Non è una sorpresa la spaccatura nel centrodestra. Sul famoso “terzo mandato” dei presidenti di Regione era inevitabile, a meno di un rinvio del voto nella commissione Affari Costituzionali. Viceversa il voto c’è stato e la frattura anche. L’emendamento di Salvini è affondato, ma il governo è rimasto in piedi: ancora una volta il vero sconfitto è il capo della Lega, il quale non è riuscito a proteggere i “governatori” della Lega e tra un anno si troverà a dover gestire un personaggio popolare come Zaia rimasto senza un ufficio.
Chi prova a guardare lontano vede delinearsi una sorta di alleanza degli amministratori locali pronti ad aprire le ostilità contro un Salvini che ha schierato la Lega all’estrema destra, su posizioni persino innaturali; che ha stretto un patto di ferro con Putin al punto di doverlo difendere nel caso Navalny; e che alla fine è rimasto con un pugno di mosche, avendo perso — almeno così sembra — due terzi e oltre dei consensi raccolti nel momento d’oro del Carroccio.
Ora la questione è: a chi giova il nuovo incidente che scuote la maggioranza di governo? In teoria dovrebbe aiutare l’opposizione, ma c’è da dubitarne. Elly Schlein e Giuseppe Conte continuano a non essere una coalizione. La fase nuova intravista da Zingaretti è più che altro un auspicio, un modo per alimentare la speranza alla vigilia di elezioni importanti in Sardegna. Tuttavia l’asse di sinistra Pd-5S-Fratoianni/Bonelli è lungi dal rappresentare un’alternativa al destra-centro, una promessa di buon governo.
Qualcuno dalle parti di Italia Viva (Renzi) recrimina: se l’opposizione avesse votato compatta per l’emendamento leghista, forse l’esecutivo Meloni sarebbe caduto.
Un piano d’azione abbastanza spregiudicato, considerando che il partito di Elly Schlein è a sua volta diviso, e non poco, sul “terzo mandato”.
In definitiva la rottura di ieri trova da un lato l’opposizione impreparata, ma dall’altro getta un macigno sul sentiero del governo.
Per adesso si ha la conferma che la lotta di potere tra la premier e il suo rivale continua e non si arresterà fin quando uno dei due non sarà fuori gioco.

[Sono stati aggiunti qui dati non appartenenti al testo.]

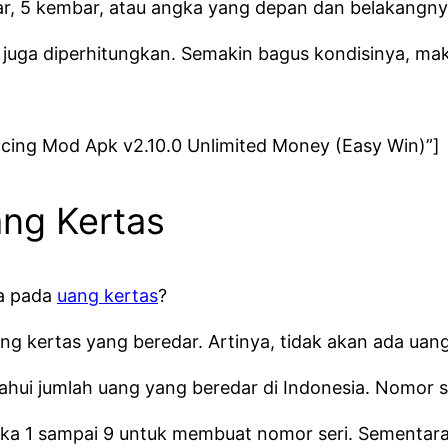
bar, 5 kembar, atau angka yang depan dan belakangn
bu juga diperhitungkan. Semakin bagus kondisinya, ma
cing Mod Apk v2.10.0 Unlimited Money (Easy Win)”]
ang Kertas
ra pada
uang kertas
?
ang kertas yang beredar. Artinya, tidak akan ada uan
ahui jumlah uang yang beredar di Indonesia. Nomor ser
 1 sampai 9 untuk membuat nomor seri. Sementara it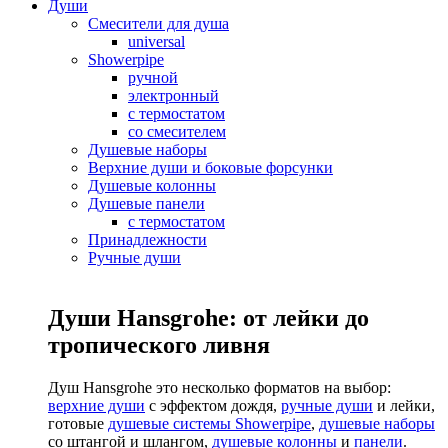
Души
Смесители для душа
universal
Showerpipe
ручной
электронный
с термостатом
со смесителем
Душевые наборы
Верхние души и боковые форсунки
Душевые колонны
Душевые панели
с термостатом
Принадлежности
Ручные души
Души Hansgrohe: от лейки до
тропического ливня
Душ Hansgrohe это несколько форматов на выбор:
верхние души
с эффектом дождя,
ручные души
и лейки,
готовые
душевые системы Showerpipe
,
душевые наборы
со штангой и шлангом,
душевые колонны
и
панели
.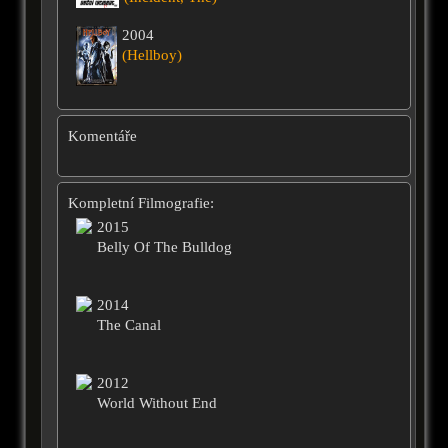
2004
(Hellboy)
Komentáře
Kompletní Filmografie:
2015
Belly Of The Bulldog
2014
The Canal
2012
World Without End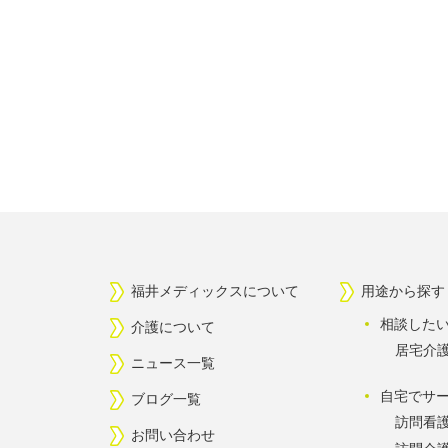
福井メディックスについて
用途から探す
相談した
介護について
居宅介
ニュース一覧
自宅でサ
ブログ一覧
訪問看
お問い合わせ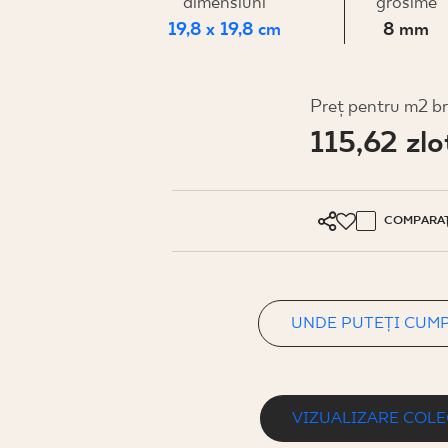
PENTRU
dimensiuni
grosime
19,8 x 19,8 cm
8 mm
AFACERI
Preț pentru m2 b
115,62 zlo
PROIECTARE
PROFILUL MEU
COMPARAȚ
UNDE PUTEȚI CUMPĂRA
DESPRE NOI
UNDE PUTEȚI CUM
CONTACT
VIZUALIZARE COLE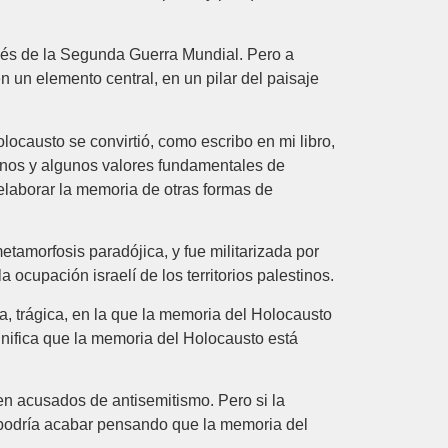
ués de la Segunda Guerra Mundial. Pero a
n un elemento central, en un pilar del paisaje
ocausto se convirtió, como escribo en mi libro,
manos y algunos valores fundamentales de
laborar la memoria de otras formas de
tamorfosis paradójica, y fue militarizada por
 ocupación israelí de los territorios palestinos.
, trágica, en la que la memoria del Holocausto
gnifica que la memoria del Holocausto está
en acusados de antisemitismo. Pero si la
 podría acabar pensando que la memoria del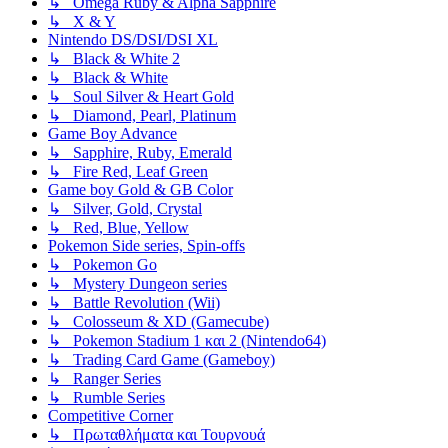
↳ Omega Ruby & Alpha Sapphire
↳ X & Y
Nintendo DS/DSI/DSI XL
↳ Black & White 2
↳ Black & White
↳ Soul Silver & Heart Gold
↳ Diamond, Pearl, Platinum
Game Boy Advance
↳ Sapphire, Ruby, Emerald
↳ Fire Red, Leaf Green
Game boy Gold & GB Color
↳ Silver, Gold, Crystal
↳ Red, Blue, Yellow
Pokemon Side series, Spin-offs
↳ Pokemon Go
↳ Mystery Dungeon series
↳ Battle Revolution (Wii)
↳ Colosseum & XD (Gamecube)
↳ Pokemon Stadium 1 και 2 (Nintendo64)
↳ Trading Card Game (Gameboy)
↳ Ranger Series
↳ Rumble Series
Competitive Corner
↳ Πρωταθλήματα και Τουρνουά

Sulla carta, è il leghista quello più a rischio: è il più debole, il più insidiato dai magistrati per via del Ponte sullo Stretto, il meno dotato di una visione a medio termine; e come se non bastasse, il più invischiato in una politica estera filo-russa non compatibile con un Paese aderente alla Nato, specie in una fase di forti tensioni internazionali.

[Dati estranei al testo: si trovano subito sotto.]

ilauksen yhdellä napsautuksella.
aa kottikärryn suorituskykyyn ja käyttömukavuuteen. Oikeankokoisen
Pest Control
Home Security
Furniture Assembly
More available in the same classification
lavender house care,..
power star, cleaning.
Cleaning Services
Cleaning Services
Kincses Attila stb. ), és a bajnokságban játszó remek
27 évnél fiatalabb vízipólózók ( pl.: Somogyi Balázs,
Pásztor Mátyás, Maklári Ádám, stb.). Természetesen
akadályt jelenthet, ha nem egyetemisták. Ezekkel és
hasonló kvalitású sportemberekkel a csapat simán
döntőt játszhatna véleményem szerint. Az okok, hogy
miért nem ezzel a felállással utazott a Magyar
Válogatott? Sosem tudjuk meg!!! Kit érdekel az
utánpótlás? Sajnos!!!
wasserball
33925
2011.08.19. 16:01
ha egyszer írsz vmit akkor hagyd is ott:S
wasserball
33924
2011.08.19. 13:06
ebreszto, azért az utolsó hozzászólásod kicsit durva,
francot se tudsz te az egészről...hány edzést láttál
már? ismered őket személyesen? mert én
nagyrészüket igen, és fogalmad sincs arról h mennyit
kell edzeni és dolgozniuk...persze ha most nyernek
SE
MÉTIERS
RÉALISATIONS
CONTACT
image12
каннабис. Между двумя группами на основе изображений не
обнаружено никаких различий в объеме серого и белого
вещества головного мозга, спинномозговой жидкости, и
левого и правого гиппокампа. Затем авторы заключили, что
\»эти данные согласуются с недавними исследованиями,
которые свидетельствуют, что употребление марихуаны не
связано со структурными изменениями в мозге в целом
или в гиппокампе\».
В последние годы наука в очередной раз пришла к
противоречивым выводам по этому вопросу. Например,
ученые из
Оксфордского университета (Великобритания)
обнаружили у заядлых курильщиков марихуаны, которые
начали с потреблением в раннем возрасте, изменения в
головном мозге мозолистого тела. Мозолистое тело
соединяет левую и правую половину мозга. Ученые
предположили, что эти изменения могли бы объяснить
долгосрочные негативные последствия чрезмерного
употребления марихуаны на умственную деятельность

Peraltro anche a sinistra la politica estera resta un nodo irrisolto. L’astuto Conte non è da meno del suo ex socio all’epoca del governo giallo-verde per quanto riguarda gli ammiccamenti filo-russi e in genere anti-occidentali. Un tempo sarebbe stato impensabile mettere in piedi una coalizione aspirante al governo senza fare chiarezza sulle scelte di fondo riguardanti la nostra collocazione internazionale. Adesso è tutto diverso: la politica estera sembra una questione minore in cui è ammessa la confusione. Un’insalata russa, si potrebbe dire.
Ma per tornare alla destra, neanche una disfatta in Sardegna dello schieramento restituirebbe l’antico smalto a Salvini.

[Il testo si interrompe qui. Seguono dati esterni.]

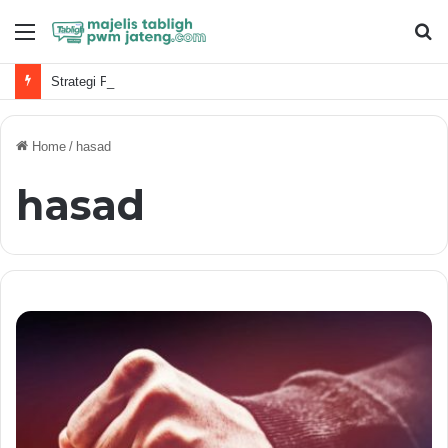
Menu
S
fo
Strategi Penguatan Dakwah Digital Muhammadiyah
Home
/
hasad
hasad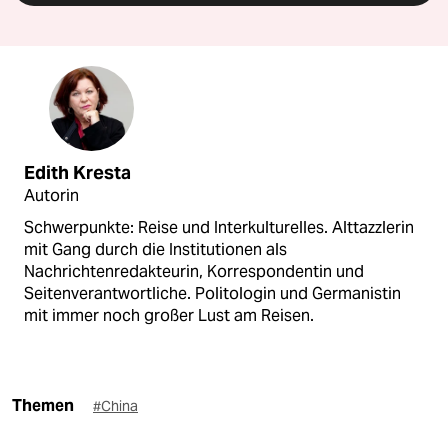
Edith Kresta
Autorin
Schwerpunkte: Reise und Interkulturelles. Alttazzlerin
mit Gang durch die Institutionen als
Nachrichtenredakteurin, Korrespondentin und
Seitenverantwortliche. Politologin und Germanistin
mit immer noch großer Lust am Reisen.
Themen
#China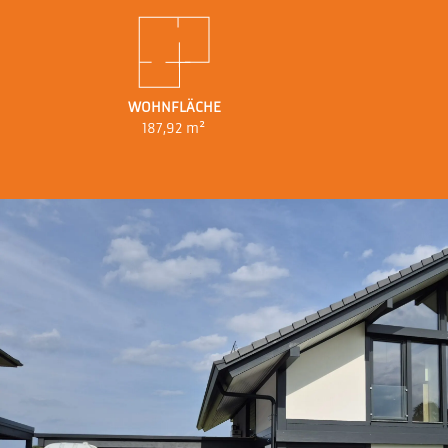
WOHNFLÄCHE
187,92 m²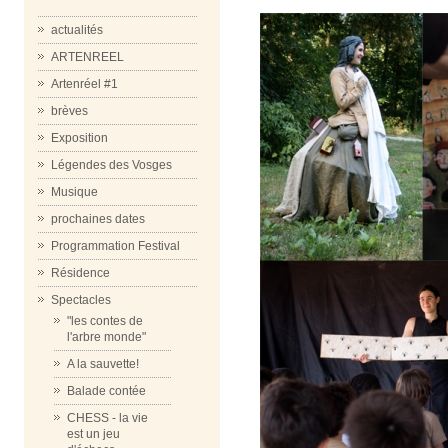
actualités
ARTENREEL
Artenréel #1
brèves
Exposition
Légendes des Vosges
Musique
prochaines dates
Programmation Festival
Résidence
Spectacles
"les contes de
l'arbre monde"
A la sauvette!
Balade contée
CHESS - la vie
est un jeu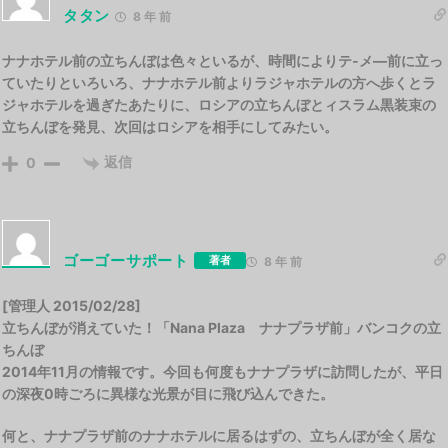
タタン
8 年 前
ナナホテル前の立ちんぼは色々といるが、時間によりテ‐メ―前に立っ
ていたりといろいろ、ナナホテル前よりラジャホテルの方へ歩くとラ
ジャホテルを過ぎたあたりに、ロシアの立ちんぼとィスラム黒装束の
立ちんぼを発見、次回はロシアを相手にしてみたい。
返信
0
ゴーゴーサポート
著者
8 年 前
[管理人 2015/02/28]
立ちんぼが消えていた！「Nana Plaza ナナプラザ前」バンコクの立
ちんぼ
2014年11月の情報です。今回も何度もナナプラザに訪問したが、平日
の深夜0時ごろに異様な光景が目に飛び込んできた。
何と、ナナプラザ前のナナホテルに居るはずの、立ちんぼが全く居な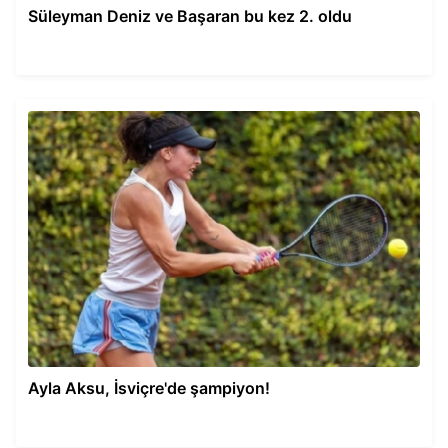
Süleyman Deniz ve Başaran bu kez 2. oldu
Ayla Aksu, İsviçre'de şampiyon!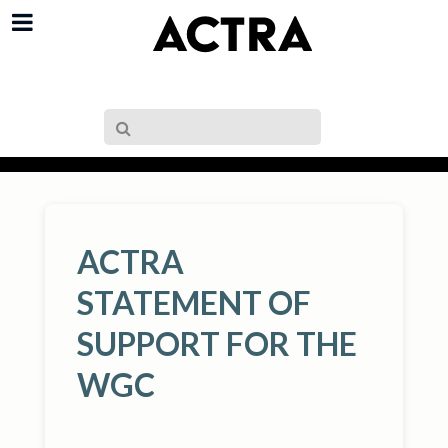
ACTRA
STATEMENT OF
SUPPORT FOR THE
WGC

La caduta di Truzzu sarebbe, va da sé, un evidente inciampo soprattutto per la presidente del Consiglio. Offrirebbe eccellenti argomenti a chi dice che si sta esaurendo la relazione speciale, durata un anno e mezzo, tra lei e un significativo settore di opinione pubblica. Tuttavia il leghista non sarebbe funzionale ad alcuna alternativa.
Del resto, non esiste in Italia l’istituto tedesco della sfiducia costruttiva, nemmeno in una versione pragmatica. Dopo il blocco del terzo mandato e al di là del caso Sardegna, il governo Meloni andrà avanti sia pure ammaccato. E se poi dovesse un giorno collassare, all’orizzonte stavolta non ci sarebbe un esecutivo tecnico.